Kendisini güçlü hisseden devletlerin sesi hemen her zaman üst perdeden çıkar. Ama gücünü özümsemiş, artık olgunluk çağına ulaşmış olan devletlerin temsilcileri daha mütevazı bir üslubu tercih ederler.
Ne yazık ki ABD’nin bazı temsilcileri, kendi ülkelerinin bir başka ülke nezdindeki sözcü ve temsilcileri kendilerini görev yaptıkları ülkelerde özel görevli daha açıkçası oradaki müstemleke valisi konumumda görüyorlar.

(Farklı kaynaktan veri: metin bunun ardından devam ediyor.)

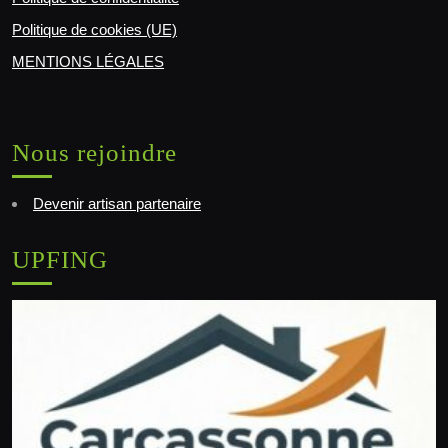
Politique de cookies (UE)
MENTIONS LÉGALES
Nous rejoindre
Devenir artisan partenaire
UPFING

Böyle bir ABD büyükelçisinin Ankara’da görev yaptığı dönemi anımsarız. Adı Prof. Straus Hupe idi. Yerli yersiz Türkiye’nin içişleri hakkında mütalaa beyan erdi. Kişisel olarak belki iyi bir adamdı ama bu tavırları yüzünden antipatik bulunurdu.
Tüm bunları Başkan Donald Trump’ın Ankara’ya Büyükelçi olarak gönderdiği (zengin iş insanı) Tom Barrack’ın son üç haftaya yakın süre içinde Türkiye hakkında söyledikleri yüzünden yazıyorum.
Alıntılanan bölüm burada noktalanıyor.